# Digital VLSI OFDM Transceiver Architecture for Wireless SoC Design

Wei-Hsiang Tseng, Ching-Chi Chang, and Chorng-Kuang Wang Graduate Institute of Electronic Engineering and Department of Electrical Engineering National Taiwan University Taipei 106, Taiwan R.O.C. ckwang@cc.ee.ntu.edu.tw

*Abstract*—This paper presents the VLSI architecture of an OFDM baseband transceiver for wireless communications. The open-/closed-loop carrier recovery achieves the stepping frequency acquisition for high-band RF systems, and the proposed timing recovery cooperated with the self-correcting interpolation realizes an OFDM baseband digital IP design. Hardware sharing and power-of-2 coefficients fulfill this compact transceiver system chip. Simulations show that the receiver can deliver 10% packet error rate (PER) requirement under all specified SNRs for IEEE 802.11a. Using the typical 0.25µm CMOS technology, the chip occupies 3.5×3.5 mm<sup>2</sup> area and consumes 109 mW under 2.5 V power supply.

### I. INTRODUCTION

The demand of wide-band communications leads to a tremendous growth of wireless LAN. In 1997, the IEEE 802.11 standard was first established for the wireless LAN. It supports the data rates of 1 and 2Mbps which are not sufficient for many multimedia applications. The IEEE 802.11a standard was proposed for efficient bandwidth utilization, which selects orthogonal frequency division multiplexing (OFDM) as the basis for the physical layer and supports the data rates from 6 up to 54 Mbps in the 5 GHz band. OFDM has been recognized as an optimal solution to combat burst noises and the multi-path fading.

Since the transmission data format is clearly specified in communication systems [1], how to utilize the limited signaling resources to design a practical and robust receiver becomes a tough challenge. Whereas the significant drawback of OFDM systems is the sensitivity to synchronization errors, the multi-step recovery and precise adaptation techniques represent nowaday wide-band VLSI system design methodologies. In order to realize a digital transceiver IP, the digitally self-compensating solution of the timing recovery is preferable [8]. Using an interpolator with a long buffer can solve the problem of sample stuffed or rubbed when the timing frequency offset (TFO) occurs [8]. However, the buffer size may be infinite in non-stopping transmissions and it is impractical.
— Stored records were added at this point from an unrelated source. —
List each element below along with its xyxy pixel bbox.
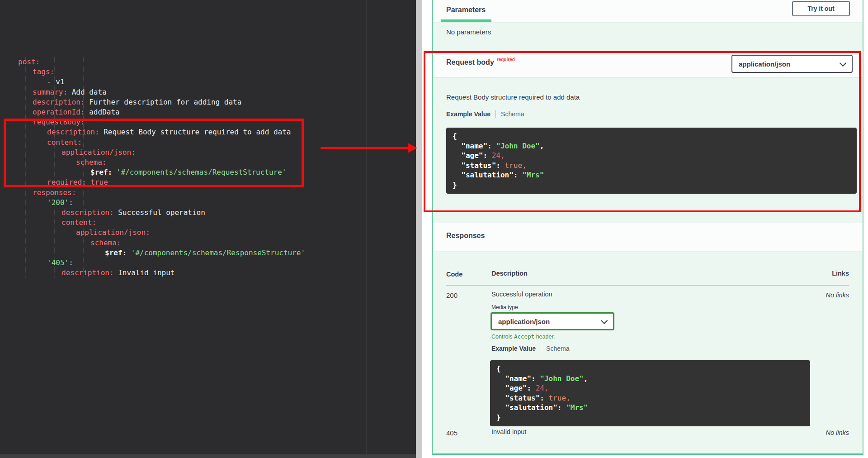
code-line: "name": "John Doe", — [453, 141, 857, 151]
code-line: summary: Add data — [0, 87, 416, 97]
code-token: Add data — [67, 88, 107, 96]
code-token: required: — [47, 178, 86, 186]
hint-suffix: header. — [534, 334, 555, 340]
yaml-editor[interactable]: post:tags:- v1summary: Add datadescripti… — [0, 0, 416, 458]
code-token: summary: — [33, 88, 67, 96]
code-token: content: — [61, 218, 96, 227]
code-line: '405': — [0, 258, 416, 268]
code-token: "age": — [496, 384, 536, 392]
response-example-json: { "name": "John Doe", "age": 24, "status… — [490, 360, 810, 426]
code-line: application/json: — [0, 228, 416, 238]
code-token: $ref: — [105, 248, 127, 257]
code-line: application/json: — [0, 148, 416, 157]
request-content-type-select[interactable]: application/json — [731, 55, 853, 73]
code-line: '200': — [0, 198, 416, 208]
code-token: : — [69, 198, 73, 207]
code-line: $ref: '#/components/schemas/ResponseStru… — [0, 248, 416, 258]
tab-parameters[interactable]: Parameters — [446, 6, 486, 14]
example-schema-tabs: Example Value Schema — [491, 345, 569, 352]
column-header-description: Description — [491, 270, 528, 277]
code-token: "salutation": — [496, 403, 566, 412]
code-line: { — [453, 131, 857, 141]
code-line: "name": "John Doe", — [496, 374, 810, 384]
code-token: "Mrs" — [522, 171, 544, 179]
code-token: "John Doe" — [540, 374, 583, 383]
parameters-section-header: Parameters Try it out — [433, 0, 863, 22]
code-line: operationId: addData — [0, 107, 416, 117]
code-token: true — [86, 178, 108, 186]
tab-example-value[interactable]: Example Value — [491, 345, 536, 352]
editor-vertical-scrollbar[interactable] — [416, 0, 422, 458]
code-token: content: — [47, 138, 82, 147]
tab-schema[interactable]: Schema — [501, 110, 524, 118]
responses-title: Responses — [446, 232, 485, 240]
response-description-200: Successful operation — [491, 291, 552, 298]
code-token: description: — [47, 128, 99, 136]
code-token: '#/components/schemas/ResponseStructure' — [127, 248, 305, 257]
request-body-description: Request Body structure required to add d… — [446, 93, 580, 101]
code-line: - v1 — [0, 77, 416, 87]
code-line: } — [453, 180, 857, 190]
code-line: content: — [0, 218, 416, 228]
code-token: responses: — [33, 188, 76, 197]
code-token: true, — [505, 161, 527, 170]
code-token: description: — [61, 208, 114, 217]
code-token: tags: — [33, 67, 54, 76]
code-token: '200' — [47, 198, 69, 207]
code-token: "John Doe" — [496, 142, 539, 150]
hint-accept-code: Accept — [514, 333, 534, 340]
code-token: } — [496, 413, 501, 422]
request-content-type-value: application/json — [739, 60, 790, 68]
code-token: : — [69, 258, 73, 267]
media-type-label: Media type — [491, 304, 518, 310]
code-line: content: — [0, 138, 416, 148]
code-line: responses: — [0, 188, 416, 198]
code-token: "name": — [496, 374, 540, 383]
code-line: { — [496, 364, 810, 374]
code-token: Successful operation — [114, 208, 205, 217]
yaml-code: post:tags:- v1summary: Add datadescripti… — [0, 0, 416, 278]
code-line: schema: — [0, 157, 416, 167]
code-token: post: — [18, 57, 40, 66]
code-line: "status": true, — [453, 161, 857, 171]
code-line: $ref: '#/components/schemas/RequestStruc… — [0, 167, 416, 177]
code-token: , — [540, 142, 544, 150]
code-token: - v1 — [47, 77, 65, 86]
response-media-type-value: application/json — [498, 318, 550, 325]
code-token: "Mrs" — [566, 403, 588, 412]
request-body-label: Request body — [446, 58, 494, 66]
editor-horizontal-scrollbar[interactable] — [0, 454, 416, 458]
table-header-divider — [446, 285, 849, 286]
response-media-type-select[interactable]: application/json — [491, 312, 614, 330]
code-line: description: Successful operation — [0, 208, 416, 218]
response-links-405: No links — [826, 429, 849, 436]
code-token: { — [453, 132, 457, 140]
code-token: $ref: — [90, 168, 112, 177]
try-it-out-button[interactable]: Try it out — [792, 1, 850, 16]
code-token: Invalid input — [114, 268, 175, 277]
example-schema-tabs: Example Value Schema — [446, 110, 524, 118]
required-badge: required — [497, 57, 515, 62]
controls-accept-header-hint: Controls Accept header. — [491, 333, 555, 340]
tab-schema[interactable]: Schema — [546, 345, 569, 352]
code-token: Request Body structure required to add d… — [99, 128, 291, 136]
code-line: requestBody: — [0, 117, 416, 127]
parameters-tab-underline — [441, 19, 491, 22]
column-header-code: Code — [446, 271, 462, 278]
code-token: "salutation": — [453, 171, 522, 179]
code-line: "salutation": "Mrs" — [496, 403, 810, 413]
code-token: Further description for adding data — [85, 98, 242, 106]
response-links-200: No links — [826, 291, 849, 299]
code-token: '405' — [47, 258, 69, 267]
request-body-title: Request bodyrequired — [446, 58, 515, 67]
code-line: post: — [0, 57, 416, 67]
code-token: addData — [85, 108, 120, 116]
code-line: "age": 24, — [453, 151, 857, 161]
code-token: 24, — [536, 384, 549, 392]
code-line: "status": true, — [496, 393, 810, 403]
tab-example-value[interactable]: Example Value — [446, 110, 491, 118]
code-token: "age": — [453, 151, 492, 160]
code-token: } — [453, 181, 457, 189]
code-token: "status": — [453, 161, 505, 170]
hint-prefix: Controls — [491, 334, 514, 340]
We propose the interpolator architecture with a sliding window to realize the self-adjustment of sample skipping or duplicating, which prevents the conventional digital timing recovery from fatal jitter problem caused by illegal indexing.



Fig. 1. The proposed transceiver architecture.

This paper organizes as follows. Section II presents the proposed baseband transceiver architecture. Section III shows the circuits of the functional blocks in the receiver. The simulation environment and the evaluation of the designed system are delivered in Section IV. Section V shows the chip layout and the post-layout summary. Finally, the conclusions are given in Section VI.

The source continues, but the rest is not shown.